WHERE HOPE GROWS MOVIE REVIEW

Every warning light on the dashboard of Calvin Campbell's aging Saab is blinking. But the pro baseball player turned unemployed alcoholic isn't paying attention. Not only does he not notice the literal warning lights as he careens down the road, his drinking problem means he's missing the figurative warning lights in his life, too.

His 17-year-old daughter, Katie, for instance, begs to spend time with him. But he's more comfortable hanging out with his bottle, a habit that's propelled his girl into the clutches of a conniving cad named Colt.

Calvin knows that boy's bad news. In his daughter's mind, however, Dad is worse news. "You're a pathetic little man who lives a pathetic little life," she tells him after picking him up drunk from the police station one night. She has no interest in his slurred apology, and she scorches him with this bitter shot: "I just want to make sure you know I've given up on you."

Calvin's perilously close to giving up on himself, too, of course. But then something unexpected happens: He meets Produce.

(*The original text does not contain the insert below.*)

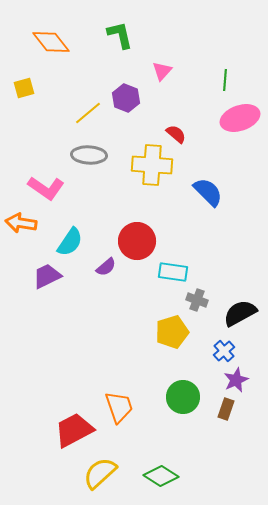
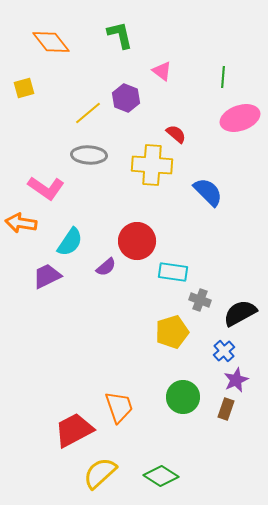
pink triangle: rotated 35 degrees counterclockwise
green line: moved 2 px left, 3 px up
gray cross: moved 3 px right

Produce is an employee at the local ValuMart. An employee who happens to have Down syndrome. We never learn his real name, but we certainly learn how he got his supermarket moniker: Produce knows produce. Every SKU number. Every detail about fresh products. "A tomato is a fruit," Produce corrects Calvin one day after the older man accidentally steps on one and apologizes for smashing what he thinks is a vegetable.

And at the end of that encounter, Produce hugs Calvin, saying, "Have a magnificent day."

It's been a long time since Calvin Campbell's had a magnificent day. Hugs have been in equally short supply. But as his unlikely friendship with Produce deepens each time he goes to the store to buy booze—which is every day—it prompts Calvin to ponder the possibility of something other than the drunken, disappointing and dysfunctional life he's drifted into.

Naturally, Calvin's got to hit bottom before he pays any real attention to those flashing warning lights—and there's a lot of drama on the way down before he takes his first redemptive steps back up.